All of lore.kernel.org
 help / color / mirror / Atom feed
From: Victor Kamensky <kamensky@cisco.com>
To: Peter Maydell <peter.maydell@linaro.org>
Cc: "Richard Henderson" <richard.henderson@linaro.org>,
	"Alex Bennée" <alex.bennee@linaro.org>,
	openembedded-core <openembedded-core@lists.openembedded.org>
Subject: Re: Need arm64/qemu help
Date: Sun, 11 Mar 2018 19:25:08 -0700 (PDT)	[thread overview]
Message-ID: <alpine.LRH.2.00.1803111848530.64087@sjc-ads-6991.cisco.com> (raw)
In-Reply-To: <CAFEAcA-d6-_tVRWKbZpVsQtece4fjuUqF+o+-m-AG4jPUHPY4g@mail.gmail.com>



On Sun, 11 Mar 2018, Peter Maydell wrote:

> On 11 March 2018 at 00:11, Victor Kamensky <kamensky@cisco.com> wrote:
>> Hi Richard, Ian,
>>
>> Any progress on the issue? In case if not, I am adding few Linaro guys
>> who work on aarch64 qemu. Maybe they can give some insight.
>
> No immediate answers, but we might be able to have a look
> if you can provide a repro case (image, commandline, etc)
> that doesn't require us to know anything about OE and your
> build/test infra to look at.

Peter, thank you! Appreciate your attention and response to
this. It is fair ask, I should have tried to narrow test
case down before punting it to you guys.

> (QEMU's currently just about
> to head into codefreeze for our next release, so I'm a bit
> busy for the next week or so. Alex, do you have time to
> take a look at this?)
>
> Does this repro with the current head-of-git QEMU?

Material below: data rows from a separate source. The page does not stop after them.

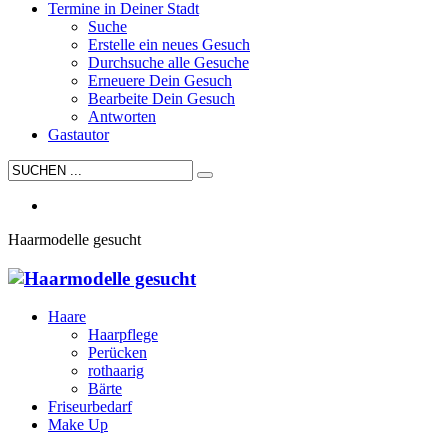
Termine in Deiner Stadt
Suche
Erstelle ein neues Gesuch
Durchsuche alle Gesuche
Erneuere Dein Gesuch
Bearbeite Dein Gesuch
Antworten
Gastautor
Haarmodelle gesucht
Haare
Haarpflege
Perücken
rothaarig
Bärte
Friseurbedarf
Make Up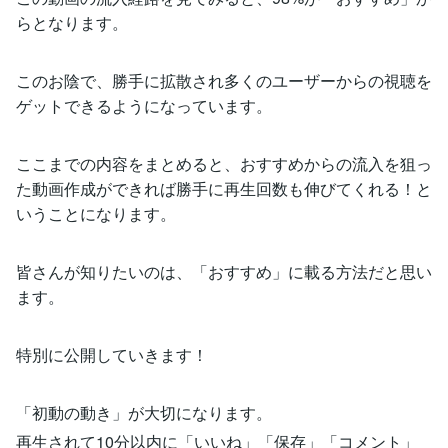
らとなります。
このお陰で、勝手に拡散され多くのユーザーからの視聴を
ゲットできるようになっています。
ここまでの内容をまとめると、おすすめからの流入を狙っ
た動画作成ができれば勝手に再生回数も伸びてくれる！と
いうことになります。
皆さんが知りたいのは、「おすすめ」に載る方法だと思い
ます。
特別に公開していきます！
「初動の動き」が大切になります。
再生されて10分以内に「いいね」「保存」「コメント」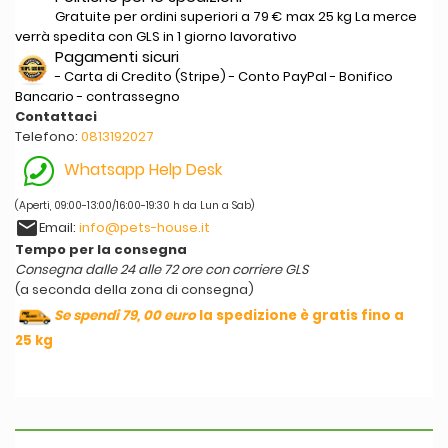
Gratuite per ordini superiori a 79 € max 25 kg La merce
verrà spedita con GLS in 1 giorno lavorativo
Pagamenti sicuri
- Carta di Credito (Stripe) - Conto PayPal - Bonifico
Bancario - contrassegno
Contattaci
Telefono:
0813192027
Whatsapp Help Desk
(Aperti, 09:00-13:00/16:00-19:30 h da Lun a Sab)
email
Email:
info@pets-house.it
Tempo per la consegna
Consegna dalle 24 alle 72 ore con corriere GLS
(a seconda della zona di consegna)
Se spendi 79, 00 euro
la spedizione è gratis fino a
25 kg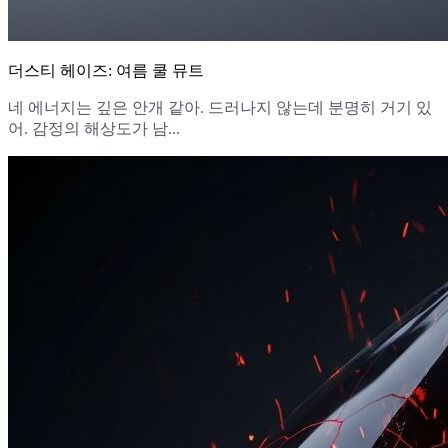
더스티 헤이즈: 여름 쿨 뮤트
네 에너지는 깊은 안개 같아. 드러나지 않는데 분명히 거기 있
어. 감정의 해상도가 남...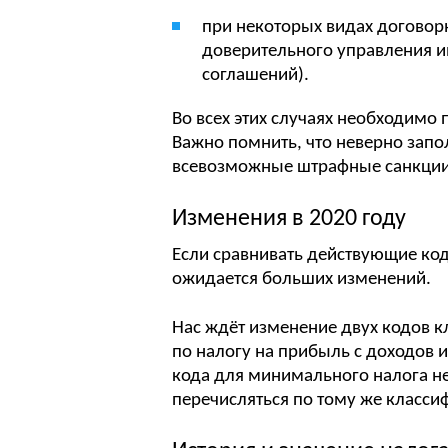
при некоторых видах договор
доверительного управления 
соглашений).
Во всех этих случаях необходимо 
Важно помнить, что неверно запо
всевозможные штрафные санкции
Изменения в 2020 году
Если сравнивать действующие коды
ожидается больших изменений.
Нас ждёт изменение двух кодов 
по налогу на прибыль с доходов 
кода для минимального налога н
перечисляться по тому же классиф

I've tried head-of-git QEMU (Mar 9) on my ubuntu-16.04
with the same target Image and rootfs I could not reproduce
the issue.

I've started to play around more trying to reduce the test
case. In my setup with OE qith qemu 2.11.1, if I just passed
'-serial sdtio' or '-nographic', instead of '-serial mon:vc'
- with all things the same image boots fine.

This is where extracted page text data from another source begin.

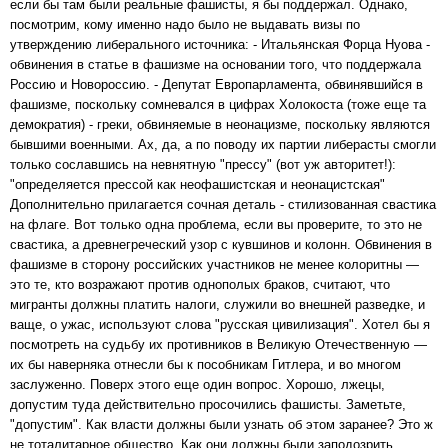
если бы там были реальные фашисты, я бы поддержал. Однако,
посмотрим, кому именно надо было не выдавать визы по
утверждению либерального источника: - Итальянская Форца Нуова -
обвинения в статье в фашизме на основании того, что поддержала
Россию и Новороссию. - Депутат Европарламента, обвинявшийся в
фашизме, поскольку сомневался в цифрах Холокоста (тоже еще та
демократия) - греки, обвиняемые в неонацизме, поскольку являются
бывшими военными. Ах, да, а по поводу их партии либерасты смогли
только сославшись на невнятную "прессу" (вот уж авторитет!):
"определяется прессой как неофашистская и неонацистская"
Дополнительно прилагается сочная деталь - стилизованная свастика
на флаге. Вот только одна проблема, если вы проверите, то это не
свастика, а древнегреческий узор с кувшинов и колонн. Обвинения в
фашизме в сторону российских участников не менее колоритны —
это те, кто возражают против однополых браков, считают, что
мигранты должны платить налоги, служили во внешней разведке, и
ваще, о ужас, используют слова "русская цивилизация". Хотел бы я
посмотреть на судьбу их противников в Великую Отечественную —
их бы наверняка отнесли бы к пособникам Гитлера, и во многом
заслуженно. Поверх этого еще один вопрос. Хорошо, лжецы,
допустим туда действительно просочились фашисты. Заметьте,
"допустим". Как власти должны были узнать об этом заранее? Это ж
не тоталитарное общество. Как они должны были заподозрить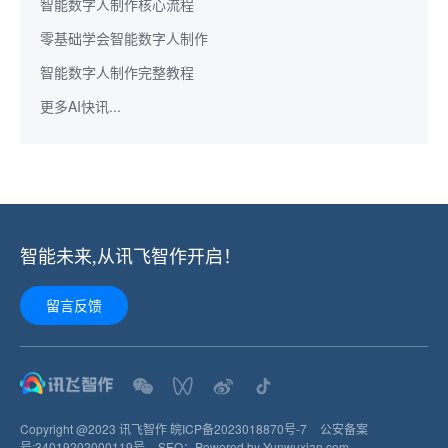
智能数字人制作核心流程
零基础学会智能数字人制作
智能数字人制作完整教程
更多AI快讯...
智能未来,从讯飞智作开启！
留言反馈
Copyright @2023 讯飞智作
皖ICP备2023018870号-7
公安备案
号:
34019202000119
号
SEO：
Powered by Yunwuxian.com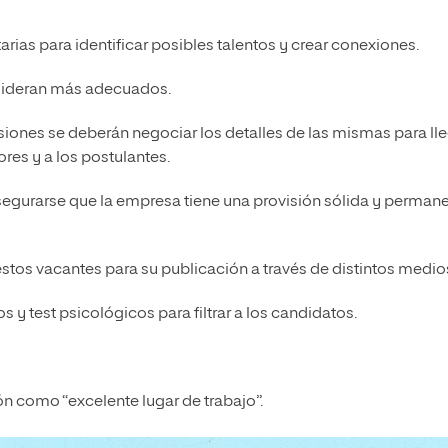
itarias para identificar posibles talentos y crear conexiones.
sideran más adecuados.
ones se deberán negociar los detalles de las mismas para ll
res y a los postulantes.
segurarse que la empresa tiene una provisión sólida y perman
stos vacantes para su publicación a través de distintos medio
 y test psicológicos para filtrar a los candidatos.
n como “excelente lugar de trabajo”.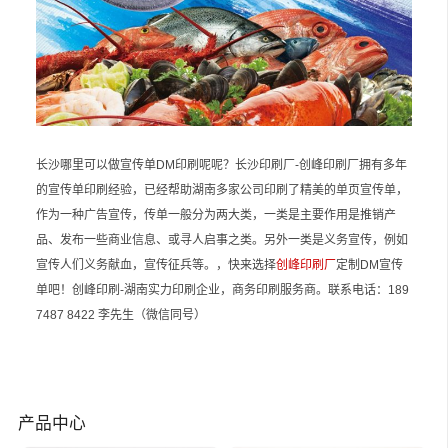
长沙哪里可以做宣传单DM印刷呢呢？长沙印刷厂-创峰印刷厂拥有多年
的宣传单印刷经验，已经帮助湖南多家公司印刷了精美的单页宣传单，
作为一种广告宣传，传单一般分为两大类，一类是主要作用是推销产
品、发布一些商业信息、或寻人启事之类。另外一类是义务宣传，例如
宣传人们义务献血，宣传征兵等。，快来选择
创峰印刷厂
定制DM宣传
单吧！创峰印刷-湖南实力印刷企业，商务印刷服务商。联系电话：189
7487 8422 李先生（微信同号）
产品中心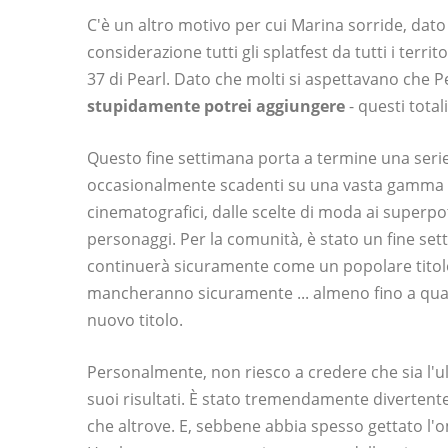
C'è un altro motivo per cui Marina sorride, dato 
considerazione tutti gli splatfest da tutti i terri
37 di Pearl. Dato che molti si aspettavano che 
stupidamente potrei aggiungere
- questi tota
Questo fine settimana porta a termine una serie d
occasionalmente scadenti su una vasta gamma di
cinematografici, dalle scelte di moda ai superpo
personaggi. Per la comunità, è stato un fine s
continuerà sicuramente come un popolare titolo 
mancheranno sicuramente ... almeno fino a qua
nuovo titolo.
Personalmente, non riesco a credere che sia l'ult
suoi risultati. È stato tremendamente divertente
che altrove. E, sebbene abbia spesso gettato l'om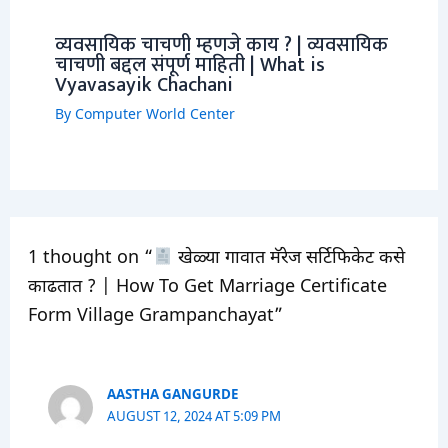
व्यवसायिक चाचणी म्हणजे काय ? | व्यवसायिक
चाचणी बद्दल संपूर्ण माहिती | What is
Vyavasayik Chachani
By
Computer World Center
1 thought on “
खेळ्या गावात मॅरेज सर्टिफिकेट कसे
काढतात ? | How To Get Marriage Certificate
Form Village Grampanchayat”
AASTHA GANGURDE
AUGUST 12, 2024 AT 5:09 PM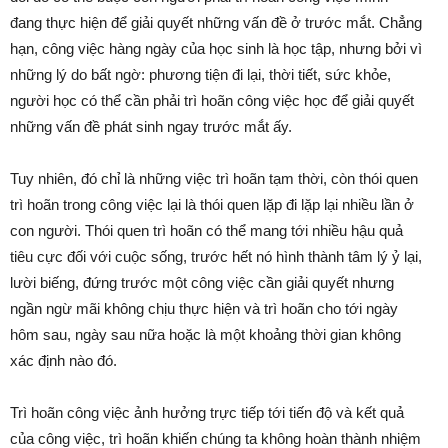
đang thực hiện để giải quyết những vấn đề ở trước mắt. Chẳng
hạn, công việc hàng ngày của học sinh là học tập, nhưng bởi vì
những lý do bất ngờ: phương tiện đi lại, thời tiết, sức khỏe,
người học có thể cần phải trì hoãn công việc học để giải quyết
những vấn đề phát sinh ngay trước mắt ấy.
Tuy nhiên, đó chỉ là những việc trì hoãn tạm thời, còn thói quen
trì hoãn trong công việc lại là thói quen lặp đi lặp lại nhiều lần ở
con người. Thói quen trì hoãn có thể mang tới nhiều hậu quả
tiêu cực đối với cuộc sống, trước hết nó hình thành tâm lý ỷ lại,
lười biếng, đứng trước một công việc cần giải quyết nhưng
ngần ngừ mãi không chịu thực hiện và trì hoãn cho tới ngày
hôm sau, ngày sau nữa hoặc là một khoảng thời gian không
xác định nào đó.
Trì hoãn công việc ảnh hưởng trực tiếp tới tiến độ và kết quả
của công việc, trì hoãn khiến chúng ta không hoàn thành nhiệm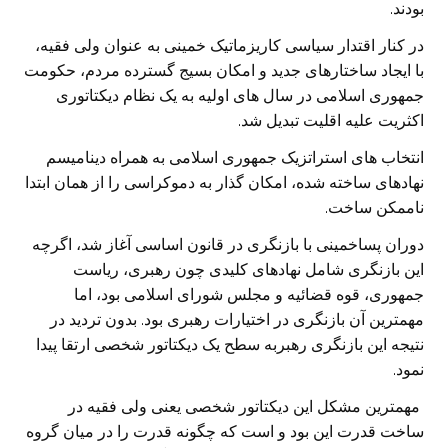
بودند.
در کنار اقتدار سیاسی کاریزماتیک خمینی به عنوان ولی فقیه،
با ایجاد ساختارهای جدید و امکان بسیج گسترده مردم، حکومت
جمهوری اسلامی در سال های اولیه به یک نظام دیکتاتوری
اکثریت علیه اقلیت تبدیل شد.
انتخاب های استراتزیک جمهوری اسلامی به همراه دینامیسم
نهادهای ساخته شده، امکان گذار به دموکراسی را از همان ابتدا
ناممکن ساخت.
دوران پساخمینی با بازنگری در قانون اساسی آغاز شد، اگرچه
این بازنگری شامل نهادهای کلیدی چون رهبری، ریاست
جمهوری، قوه قضائیه و مجلس شورای اسلامی بود، اما
مهمترین آن بازنگری در اختیارات رهبری بود. بدون تردید در
نتیجه این بازنگری رهبربه سطح یک دیکتاتور شخصی ارتقا پیدا
نمود.
مهمترین مشکل این دیکتاتور شخصی یعنی ولی فقیه در
ساخت قدرت این بود و است که چگونه قدرت را در میان گروه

So, I started to suspect, even if problem manifests itself
as some functional failure of qemu, the issue could be some
nasty memory corruption of some qemu operational data.
And since qemu pull bunch of dependent
libraries, problem might be not even in qemu.

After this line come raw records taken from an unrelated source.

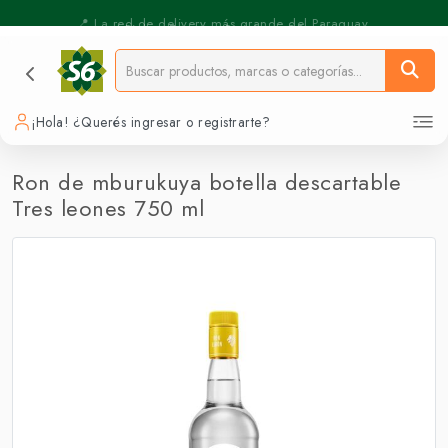
⚡️ Pickup Express - Retirás en 30 min.
📍 La red de delivery más grande del Paraguay.
¡Hola! ¿Querés ingresar o registrarte?
Ron de mburukuya botella descartable
Tres leones 750 ml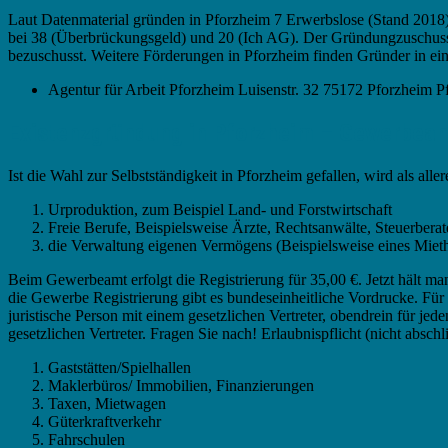
Laut Datenmaterial gründen in Pforzheim 7 Erwerbslose (Stand 2018
bei 38 (Überbrückungsgeld) und 20 (Ich AG). Der Gründungzuschuss i
bezuschusst. Weitere Förderungen in Pforzheim finden Gründer in ei
Agentur für Arbeit Pforzheim Luisenstr. 32 75172 Pforzheim
Existenzgründung in Pforzheim – Gewerbea
Ist die Wahl zur Selbstständigkeit in Pforzheim gefallen, wird als a
Urproduktion, zum Beispiel Land- und Forstwirtschaft
Freie Berufe, Beispielsweise Ärzte, Rechtsanwälte, Steuerberat
die Verwaltung eigenen Vermögens (Beispielsweise eines Miet
Beim Gewerbeamt erfolgt die Registrierung für 35,00 €. Jetzt hält
die Gewerbe Registrierung gibt es bundeseinheitliche Vordrucke. F
juristische Person mit einem gesetzlichen Vertreter, obendrein für je
gesetzlichen Vertreter. Fragen Sie nach! Erlaubnispflicht (nicht abschl
Gaststätten/Spielhallen
Maklerbüros/ Immobilien, Finanzierungen
Taxen, Mietwagen
Güterkraftverkehr
Fahrschulen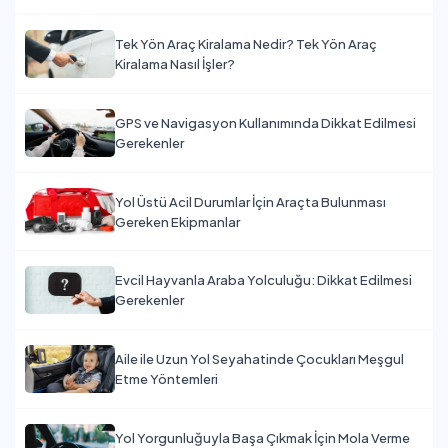
Tek Yön Araç Kiralama Nedir? Tek Yön Araç
Kiralama Nasıl İşler?
GPS ve Navigasyon Kullanımında Dikkat Edilmesi
Gerekenler
Yol Üstü Acil Durumlar İçin Araçta Bulunması
Gereken Ekipmanlar
Evcil Hayvanla Araba Yolculuğu: Dikkat Edilmesi
Gerekenler
Aile ile Uzun Yol Seyahatinde Çocukları Meşgul
Etme Yöntemleri
Yol Yorgunluğuyla Başa Çıkmak İçin Mola Verme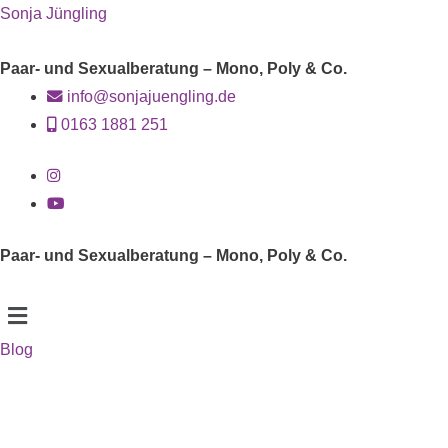
Sonja Jüngling
Paar- und Sexualberatung – Mono, Poly & Co.
info@sonjajuengling.de
0163 1881 251
Paar- und Sexualberatung – Mono, Poly & Co.
Menü
Blog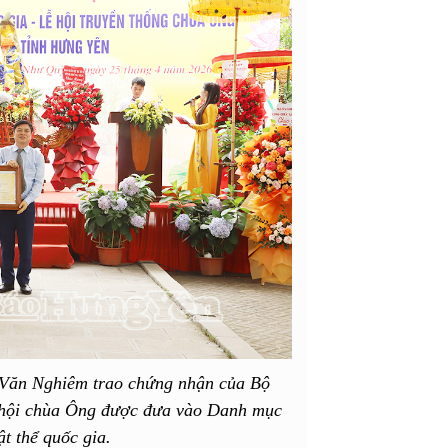
Văn Nghiêm trao chứng nhận của Bộ
ễ hội chùa Ông được đưa vào Danh mục
ật thể quốc gia.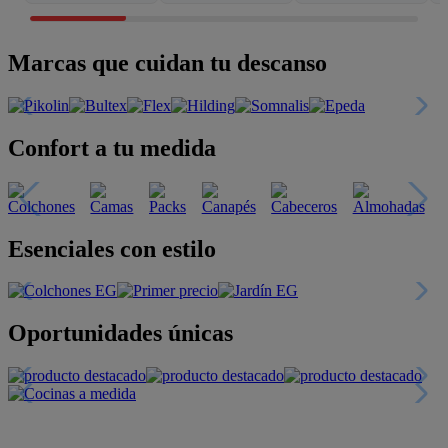
Marcas que cuidan tu descanso
Confort a tu medida
Esenciales con estilo
Oportunidades únicas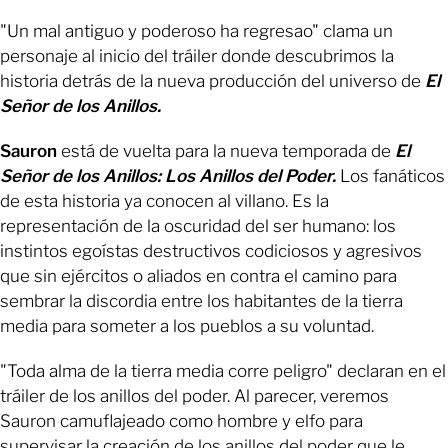
"Un mal antiguo y poderoso ha regresao" clama un
personaje al inicio del tráiler donde descubrimos la
historia detrás de la nueva producción del universo de
El
Señor de los Anillos.
Sauron
está de vuelta para la nueva temporada de
El
Señor de los Anillos: Los Anillos del Poder.
Los fanáticos
de esta historia ya conocen al villano. Es la
representación de la oscuridad del ser humano: los
instintos egoístas destructivos codiciosos y agresivos
que sin ejércitos o aliados en contra el camino para
sembrar la discordia entre los habitantes de la tierra
media para someter a los pueblos a su voluntad.
"Toda alma de la tierra media corre peligro" declaran en el
tráiler de los anillos del poder. Al parecer, veremos
Sauron camuflajeado como hombre y elfo para
supervisar la creación de los anillos del poder que le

I realized that in OE in order to disconnect itself from
underlying host, OE builds a lot of its own "native"
libaries and OE qemu uses them. So I've tried to build
head-of-git QEMU but with all native libraries that OE
builds - now such combinations hangs in the same way.

Also I noticed that OE qemu is built with SDL (v1.2),
and libsdl is one that reponsible for '-serial mon:vc'
handling. And I noticed in default OE conf/local.conf
the following statements:

#
# Qemu configuration
#
# By default qemu will build with a builtin VNC server where graphical 
output can be
# seen. The two lines below enable the SDL backend too. By default 
libsdl-native will
# be built, if you want to use your host's libSDL instead of the minimal 
libsdl built
# by libsdl-native then uncomment the ASSUME_PROVIDED line below.
PACKAGECONFIG_append_pn-qemu-native = " sdl"
PACKAGECONFIG_append_pn-nativesdk-qemu = " sdl"
#ASSUME_PROVIDED += "libsdl-native"

I've tried to build against my host's libSDL and uncommented
above line. It actually failed to build, because my host libSDL
were not happy about ncurses native libraries, so I ended up
adding this as well:

ASSUME_PROVIDED += "ncurses-native"

After that I had to rebuild qemu-native and qemu-helper-native.
With resulting qemu and the same target files, image boots
OK.

With such nasty corruption problem, it always hard to say for
sure, it maybe just timing changes .. , but now it seems it
somewhat points to some issue in OE libsdl version ... And
still it is fairly bizarre, libsdl
that in OE (1.2.15) is the same that I have on my ubuntu
machine and there is no additional patches for it in OE,
although configure options might be quite different.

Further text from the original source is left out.